Liuwa Plain National Park in Zambia has one of the oldest conservation histories in Africa, dating back to the 19th century when the King of Barotseland, Lubosi Lewanika, appointed his people the custodians of the landscape. Today they maintain that sentiment. With an estimated 10,000 people legally living within the park, Liuwa is a prime example of how people and wildlife can co-exist and benefit in a shared landscape. Each year, Liuwa hosts the second largest wildebeest migration on the continent, numbering around 30,000 individuals – this is one of the most glorious spectacles on the planet. But this was not always the case. Before African Parks assumed management of Liuwa in 2003, in partnership with the Department of National Parks and Wildlife (DNPW) and the Barotse Royal Establishment, wildebeest and zebra were in steep decline, grasslands were threatened by rice fields, and all but one lonely lioness remained, “Lady Liuwa”.

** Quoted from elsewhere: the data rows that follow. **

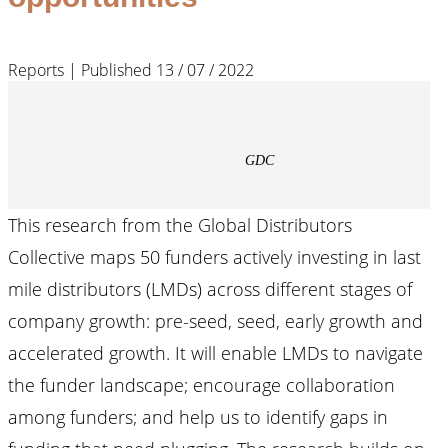
Reports | Published 13 / 07 / 2022
GDC
This research from the Global Distributors
Collective maps 50 funders actively investing in last
mile distributors (LMDs) across different stages of
company growth: pre-seed, seed, early growth and
accelerated growth. It will enable LMDs to navigate
the funder landscape; encourage collaboration
among funders; and help us to identify gaps in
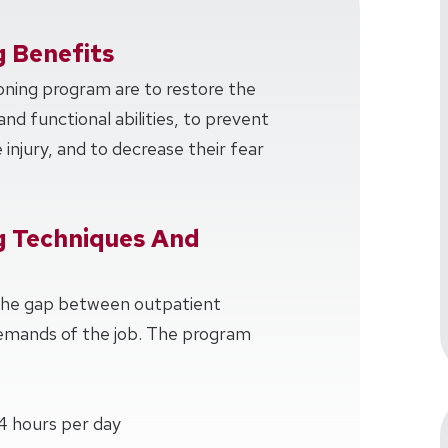
g Benefits
oning program are to restore the
and functional abilities, to prevent
injury, and to decrease their fear
g Techniques And
 the gap between outpatient
demands of the job. The program
4 hours per day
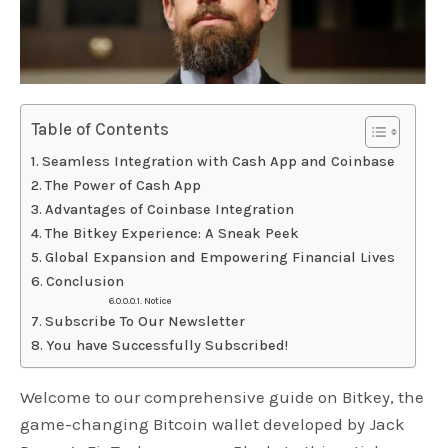
Table of Contents
Seamless Integration with Cash App and Coinbase
The Power of Cash App
Advantages of Coinbase Integration
The Bitkey Experience: A Sneak Peek
Global Expansion and Empowering Financial Lives
Conclusion
Notice
Subscribe To Our Newsletter
You have Successfully Subscribed!
Welcome to our comprehensive guide on Bitkey, the
game-changing Bitcoin wallet developed by Jack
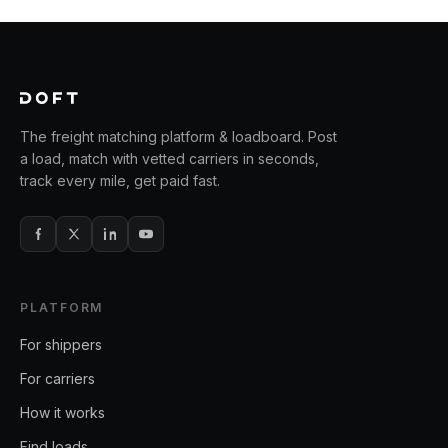
The freight matching platform & loadboard. Post
a load, match with vetted carriers in seconds,
track every mile, get paid fast.
PLATFORM
For shippers
For carriers
How it works
Find loads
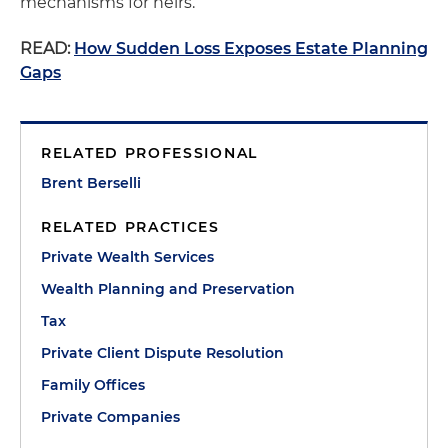
mechanisms for heirs.
READ:
How Sudden Loss Exposes Estate Planning
Gaps
RELATED PROFESSIONAL
Brent Berselli
RELATED PRACTICES
Private Wealth Services
Wealth Planning and Preservation
Tax
Private Client Dispute Resolution
Family Offices
Private Companies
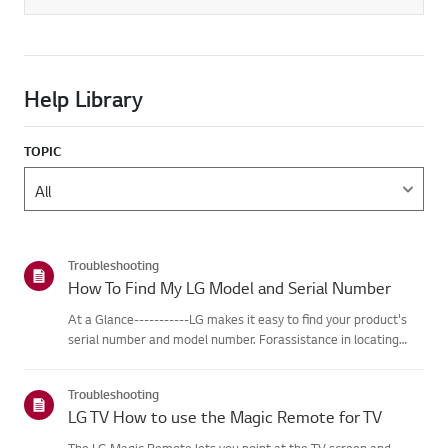
Help Library
TOPIC
Troubleshooting
How To Find My LG Model and Serial Number
At a Glance-----------LG makes it easy to find your product's
serial number and model number. Forassistance in locating
your product's information choose your LG product fromthe
categories below.Select Your ProductThis guide was created
Troubleshooting
for...
LG TV How to use the Magic Remote for TV
The LG Magic Remote lets you point at the TV screen and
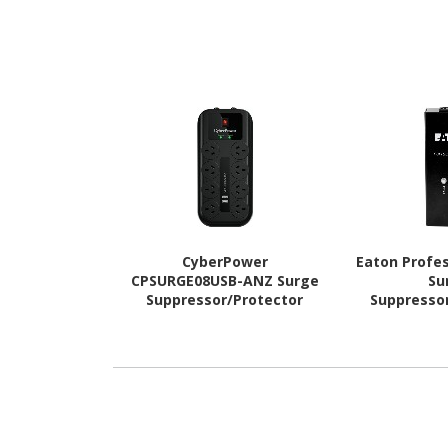
CyberPower
Eaton Profes
CPSURGE08USB-ANZ Surge
Su
Suppressor/Protector
Suppresso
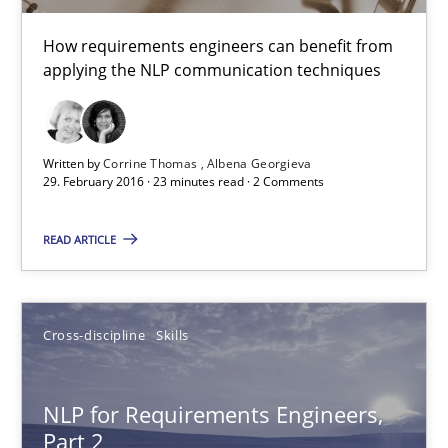
Albena Georgieva
How requirements engineers can benefit from
applying the NLP communication techniques
15.06.2016
23 minutes
Written by
Corrine Thomas
Albena Georgieva
29. February 2016 · 23 minutes read · 2 Comments
On the right track
READ ARTICLE
Requirements Engineering at Dutch Railways
Practice
Opinions
Cross-discipline
Skills
NLP for Requirements Engineers,
Hans van Loenhoud
Part 2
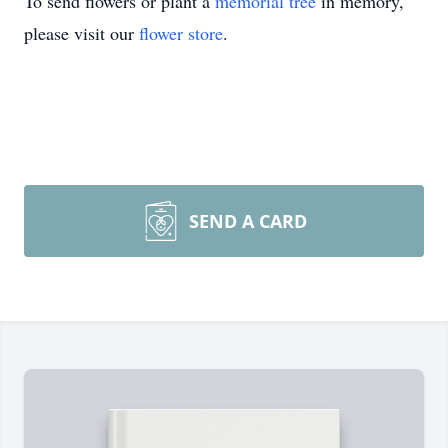
To send flowers or plant a
memorial tree
in memory,
please visit our
flower store
.
SEND A CARD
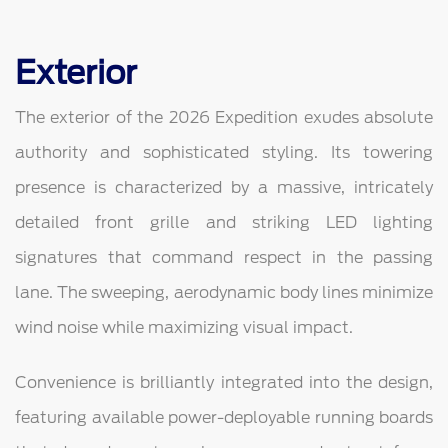
Exterior
The exterior of the 2026 Expedition exudes absolute
authority and sophisticated styling. Its towering
presence is characterized by a massive, intricately
detailed front grille and striking LED lighting
signatures that command respect in the passing
lane. The sweeping, aerodynamic body lines minimize
wind noise while maximizing visual impact.
Convenience is brilliantly integrated into the design,
featuring available power-deployable running boards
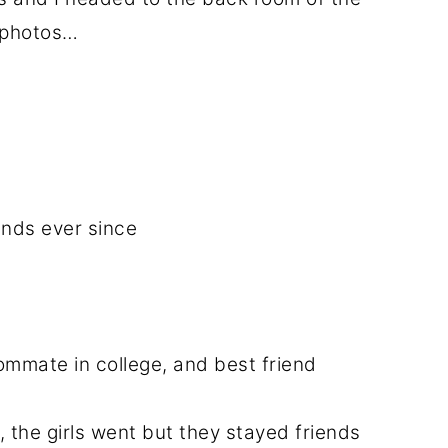
r photos…
ends ever since
oommate in college, and best friend
, the girls went but they stayed friends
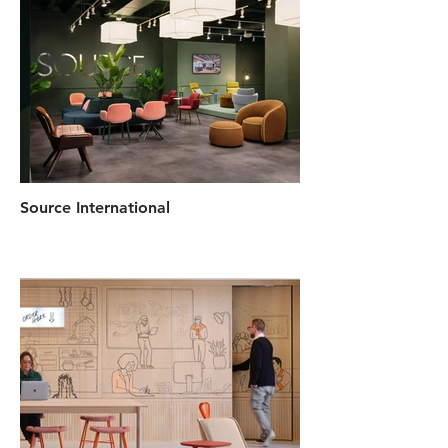
Source International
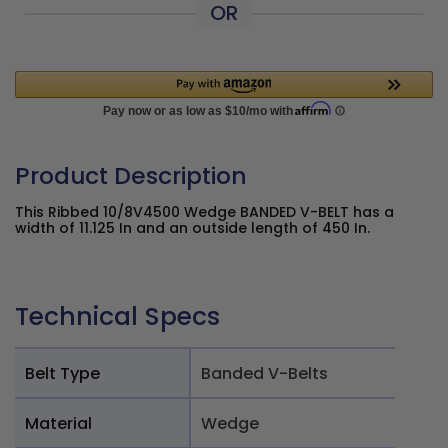
OR
Product Description
This Ribbed 10/8V4500 Wedge BANDED V-BELT has a
width of 11.125 In and an outside length of 450 In.
Technical Specs
Belt Type
Banded V-Belts
Material
Wedge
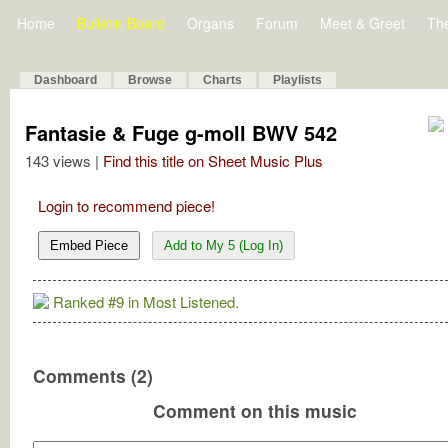
Home
Bulletin Board
Organs
Forum
Meet & Greet
Th
Dashboard
Browse
Charts
Playlists
Fantasie & Fuge g-moll BWV 542
143 views |
Find this title on Sheet Music Plus
Login to recommend piece!
Embed Piece
Add to My 5 (Log In)
Ranked #9 in Most Listened.
Comments (2)
Comment on this music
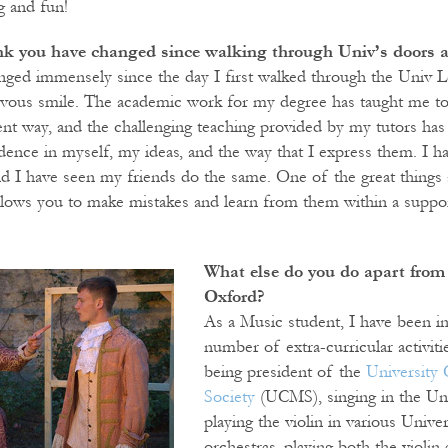
g and fun!
k you have changed since walking through Univ’s doors as
anged immensely since the day I first walked through the Univ L
rvous smile. The academic work for my degree has taught me to 
ent way, and the challenging teaching provided by my tutors has 
dence in myself, my ideas, and the way that I express them. I h
and I have seen my friends do the same. One of the great things 
t allows you to make mistakes and learn from them within a suppo
What else do you do apart from 
Oxford?
As a Music student, I have been in
number of extra-curricular activiti
being president of the
University 
Society
(UCMS), singing in the Un
playing the violin in various Unive
orchestras, playing both the violin 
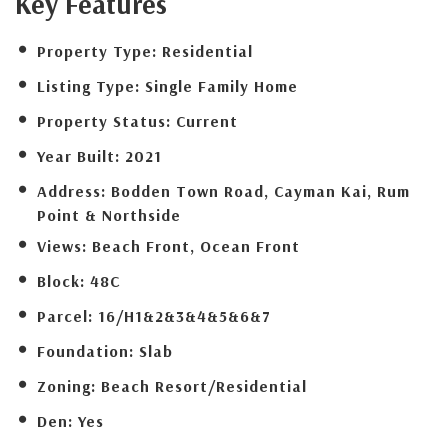
Key Features
Property Type:
Residential
Listing Type:
Single Family Home
Property Status:
Current
Year Built:
2021
Address:
Bodden Town Road, Cayman Kai, Rum
Point & Northside
Views:
Beach Front, Ocean Front
Block:
48C
Parcel:
16/H1&2&3&4&5&6&7
Foundation:
Slab
Zoning:
Beach Resort/Residential
Den:
Yes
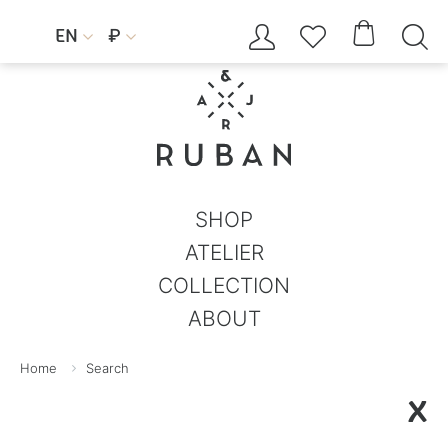




EN
₽


SHOP
ATELIER
COLLECTION
ABOUT
Home
Search
X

In 2008, African Parks began a series of lion reintroductions to reunite this last lioness with her own kind, and thus new life began as she slowly joined a pride that grew to 10 lions. Over a similar period, eland and buffalo were reintroduced to the park and the plains game began to increase, providing a healthy prey base for the lions, as well as for cheetahs and hyaenas. As a result of effective law enforcement, poaching levels subsided and community land-use plans were implemented along with sustainable fish harvesting and other community projects, providing alternative livelihoods for local people. Today the park is the largest employer in the region, providing critical educational and health benefits to community members. Through ongoing community engagement and integration, Liuwa continues to uplift the community’s social economic status, while at the same time helping to renew people’s feeling of custodianship for the landscape once again.

Liuwa Plain Highlights

  • Liuwa’s wildebeest migration is the second largest on the continent. These charismatic animals and the lions who follow them have become world-renowned, landing the park on the New York Times ’52 Top Places to Visit’ list in 2018. 
  • Liuwa is the largest employer in the region with over 95% of its workforce being local residents. Over 200 children have received scholarships, and more than 4,000 local farmers have benefited from skills training and human-wildlife mitigation tools.
  • An annual aerial survey in 2021 documented an increase of wildebeest to over 34,000. In addition eleven African wild dogs, three females from Kafue and eight males from South Africa, were relocated to Liuwa.
  • In 2021, the Farmer Field Schools (FFS), an agricultural education programme, resulted in over 4,000 student farmers signing up to learn about conservation-based farming methods.
  • Thanks to our partnership with Time+Tide, Liuwa now has a five-star luxury camp, King Lewanika Lodge, which was featured in TIME Magazine’s ‘2018 100 Greatest Places’ and Travel + Leisure’s hotel ‘It List’ for 2018.

Partners

In 2003, African Parks entered into a partnership with the Department of National Parks & Wildlife (DNPW) and the Barotse Royal Establishment (BRE) (the traditional stewards of the Lozi people), to manage the park.